Here's an excerpt from a June 24 Gongwer report concerning a Center on Education Policy study showing Ohio's testing and accountability program is working. Terry Ryan, Fordham's Ohio vice president for programs and policy, spars with the Ohio Education Association over the issue of whether the state should hold schools and students accountable for academic results. See the entire article here (subscription required).
...Michele Prater, spokeswoman for the Ohio Education Association, said the current emphasis on testing could hamper teachers' efforts to develop students to their full potential.
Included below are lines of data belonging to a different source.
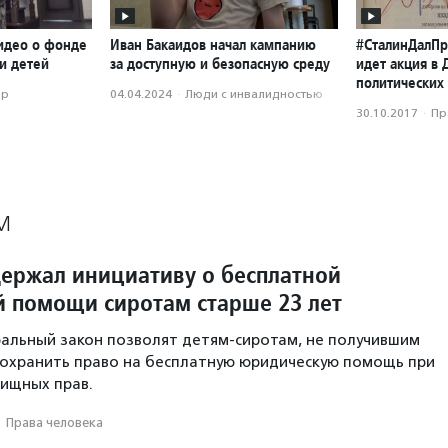
идео о фонде
Иван Бакаидов начал кампанию
#СталинДалПр
и детей
за доступную и безопасную среду
идет акция в 
политических
ор
04.04.2024
·
Люди с инвалидностью
30.10.2017
·
Пр
М
ержал инициативу о бесплатной
 помощи сиротам старше 23 лет
альный закон позволят детям-сиротам, не получившим
 сохранить право на бесплатную юридическую помощь при
ищных прав.
·
Права человека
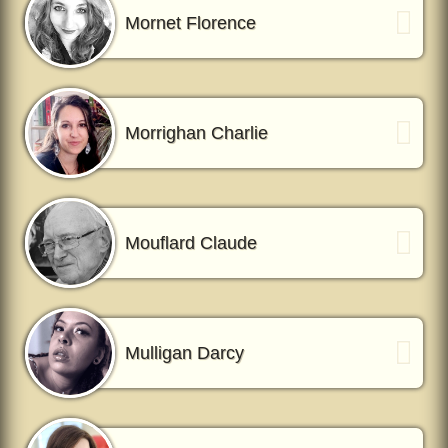
Mornet Florence
Morrighan Charlie
Mouflard Claude
Mulligan Darcy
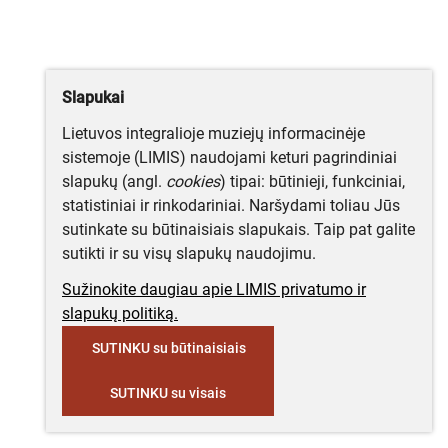
Slapukai
Lietuvos integralioje muziejų informacinėje
sistemoje (LIMIS) naudojami keturi pagrindiniai
slapukų (angl.
cookies
) tipai: būtinieji, funkciniai,
statistiniai ir rinkodariniai. Naršydami toliau Jūs
sutinkate su būtinaisiais slapukais. Taip pat galite
sutikti ir su visų slapukų naudojimu.
Sužinokite daugiau apie LIMIS privatumo ir
slapukų politiką.
SUTINKU su būtinaisiais
SUTINKU su visais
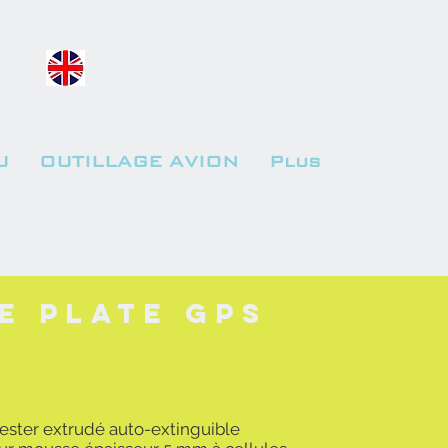
U
OUTILLAGE AVION
Plus
e plate GPS
yester extrudé auto-extinguible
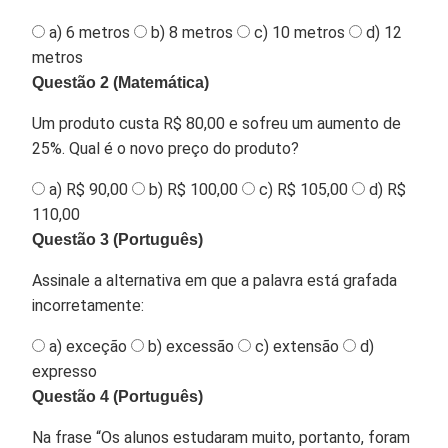
a) 6 metros
b) 8 metros
c) 10 metros
d) 12
metros
Questão 2 (Matemática)
Um produto custa R$ 80,00 e sofreu um aumento de
25%. Qual é o novo preço do produto?
a) R$ 90,00
b) R$ 100,00
c) R$ 105,00
d) R$
110,00
Questão 3 (Português)
Assinale a alternativa em que a palavra está grafada
incorretamente:
a) exceção
b) excessão
c) extensão
d)
expresso
Questão 4 (Português)
Na frase “Os alunos estudaram muito, portanto, foram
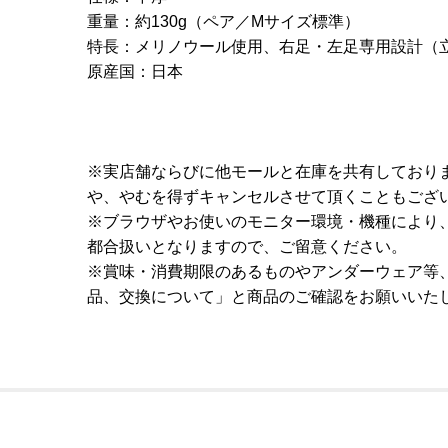
重量：約130g（ペア／Mサイズ標準）
特長：メリノウール使用、右足・左足専用設計（
原産国：日本
※実店舗ならびに他モールと在庫を共有しており
や、やむを得ずキャンセルさせて頂くこともござ
※ブラウザやお使いのモニター環境・機種により
都合扱いとなりますので、ご留意ください。
※賞味・消費期限のあるものやアンダーウェア等
品、交換について」と商品のご確認をお願いいた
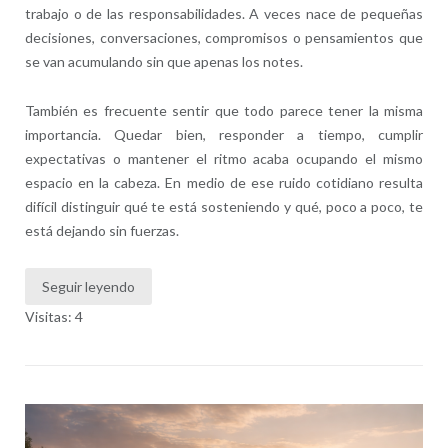
trabajo o de las responsabilidades. A veces nace de pequeñas
decisiones, conversaciones, compromisos o pensamientos que
se van acumulando sin que apenas los notes.
También es frecuente sentir que todo parece tener la misma
importancia. Quedar bien, responder a tiempo, cumplir
expectativas o mantener el ritmo acaba ocupando el mismo
espacio en la cabeza. En medio de ese ruido cotidiano resulta
difícil distinguir qué te está sosteniendo y qué, poco a poco, te
está dejando sin fuerzas.
Seguir leyendo
Visitas: 4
"We call on elected officials to foster transformation in the classroom by freeing teachers from the current overuse of standardized testing," she said. "No Child Left Behind and other similar unenlightened mandates overemphasize high stakes testing and saddle some schools and districts with punitive labels, while stifling innovation and creativity in classroom teaching," she said.
Mr. (Terry) Ryan dismissed criticism of intensive testing, saying there was no data to show that it has discouraged other types of creative learning. Standardized test scores reflect the success that schools are having success [sic] in teaching critical skills, he added.
"These are basic cognitive skills that you need to be functional in the United States, and if you look at the results from these tests, it shows that Ohio is starting to make headway in getting children to actually have these skills, including the poorest and neediest of our children," he said.
Does it come at the expense of these children's creativity? Quite frankly, I'm not sure if I care if a child that can't read is creative," he said.